→ **Materials provided**
________________________

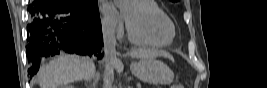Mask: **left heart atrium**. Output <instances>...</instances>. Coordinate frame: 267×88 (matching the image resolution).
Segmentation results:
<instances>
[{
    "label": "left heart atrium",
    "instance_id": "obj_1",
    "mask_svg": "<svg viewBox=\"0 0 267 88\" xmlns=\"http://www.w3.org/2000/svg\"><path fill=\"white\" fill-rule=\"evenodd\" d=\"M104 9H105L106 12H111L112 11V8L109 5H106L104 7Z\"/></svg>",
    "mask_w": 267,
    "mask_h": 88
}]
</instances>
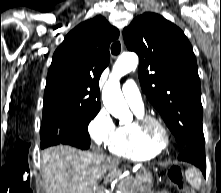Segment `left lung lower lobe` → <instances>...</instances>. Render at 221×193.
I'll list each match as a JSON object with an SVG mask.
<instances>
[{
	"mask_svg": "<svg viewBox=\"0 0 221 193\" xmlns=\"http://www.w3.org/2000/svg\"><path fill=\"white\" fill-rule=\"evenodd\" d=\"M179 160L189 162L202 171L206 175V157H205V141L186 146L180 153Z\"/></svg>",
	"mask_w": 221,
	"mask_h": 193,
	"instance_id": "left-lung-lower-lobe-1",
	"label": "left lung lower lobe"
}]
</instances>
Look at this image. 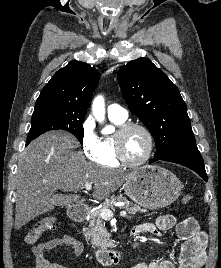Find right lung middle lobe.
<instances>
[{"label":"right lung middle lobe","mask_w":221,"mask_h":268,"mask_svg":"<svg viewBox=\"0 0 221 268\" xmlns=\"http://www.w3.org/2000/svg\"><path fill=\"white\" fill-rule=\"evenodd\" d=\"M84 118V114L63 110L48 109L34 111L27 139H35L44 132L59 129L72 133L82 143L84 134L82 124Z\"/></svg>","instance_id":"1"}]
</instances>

________________________

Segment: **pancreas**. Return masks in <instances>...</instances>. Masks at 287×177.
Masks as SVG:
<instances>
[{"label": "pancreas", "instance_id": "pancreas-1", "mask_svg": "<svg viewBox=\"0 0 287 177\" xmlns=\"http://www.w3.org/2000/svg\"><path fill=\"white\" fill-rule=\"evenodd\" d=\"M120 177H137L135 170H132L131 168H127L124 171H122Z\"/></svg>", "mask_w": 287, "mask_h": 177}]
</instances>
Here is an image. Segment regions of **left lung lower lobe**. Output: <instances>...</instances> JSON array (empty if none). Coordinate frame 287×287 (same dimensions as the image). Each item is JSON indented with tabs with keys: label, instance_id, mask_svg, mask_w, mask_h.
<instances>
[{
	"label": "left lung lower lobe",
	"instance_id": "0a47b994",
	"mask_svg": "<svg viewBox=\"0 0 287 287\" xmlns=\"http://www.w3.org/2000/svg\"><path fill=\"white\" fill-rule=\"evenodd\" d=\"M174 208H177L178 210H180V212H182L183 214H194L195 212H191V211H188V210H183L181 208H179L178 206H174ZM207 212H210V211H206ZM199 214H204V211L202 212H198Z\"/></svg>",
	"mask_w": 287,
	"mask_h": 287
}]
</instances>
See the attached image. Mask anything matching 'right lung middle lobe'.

________________________

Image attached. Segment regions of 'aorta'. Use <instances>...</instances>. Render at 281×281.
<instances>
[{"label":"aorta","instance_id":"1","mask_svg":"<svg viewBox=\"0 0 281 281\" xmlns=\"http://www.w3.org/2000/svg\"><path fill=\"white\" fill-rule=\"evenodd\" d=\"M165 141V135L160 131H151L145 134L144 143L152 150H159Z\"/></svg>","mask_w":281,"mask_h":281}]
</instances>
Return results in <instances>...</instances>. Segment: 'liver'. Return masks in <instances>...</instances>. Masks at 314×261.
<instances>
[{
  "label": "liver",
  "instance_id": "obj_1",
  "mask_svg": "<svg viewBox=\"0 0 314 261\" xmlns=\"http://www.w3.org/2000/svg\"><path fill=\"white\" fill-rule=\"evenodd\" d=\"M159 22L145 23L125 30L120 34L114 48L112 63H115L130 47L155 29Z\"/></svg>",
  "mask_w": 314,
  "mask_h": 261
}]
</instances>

________________________

→ **Your objective**
Once you reach the line with "Segment: **pancreas**. Return" in the data above, copy it and every line after it exactly, up to and including the line with "See the attached".

→ **Your solution**
Segment: **pancreas**. Return masks in <instances>...</instances>. Masks at 287×177.
Masks as SVG:
<instances>
[{"label": "pancreas", "instance_id": "pancreas-1", "mask_svg": "<svg viewBox=\"0 0 287 177\" xmlns=\"http://www.w3.org/2000/svg\"><path fill=\"white\" fill-rule=\"evenodd\" d=\"M120 177H137L135 170H132L131 168H127L124 171H122Z\"/></svg>", "mask_w": 287, "mask_h": 177}]
</instances>
Here is an image. Segment regions of **left lung lower lobe**. Output: <instances>...</instances> JSON array (empty if none). Coordinate frame 287×287 (same dimensions as the image). Each item is JSON indented with tabs with keys: label, instance_id, mask_svg, mask_w, mask_h.
<instances>
[{
	"label": "left lung lower lobe",
	"instance_id": "0a47b994",
	"mask_svg": "<svg viewBox=\"0 0 287 287\" xmlns=\"http://www.w3.org/2000/svg\"><path fill=\"white\" fill-rule=\"evenodd\" d=\"M174 208H177L178 210H180V212H182L183 214H194L195 212H191V211H188V210H183L181 208H179L178 206H174ZM207 212H210V211H206ZM199 214H204V211L202 212H198Z\"/></svg>",
	"mask_w": 287,
	"mask_h": 287
}]
</instances>
See the attached image. Mask anything matching 'right lung middle lobe'.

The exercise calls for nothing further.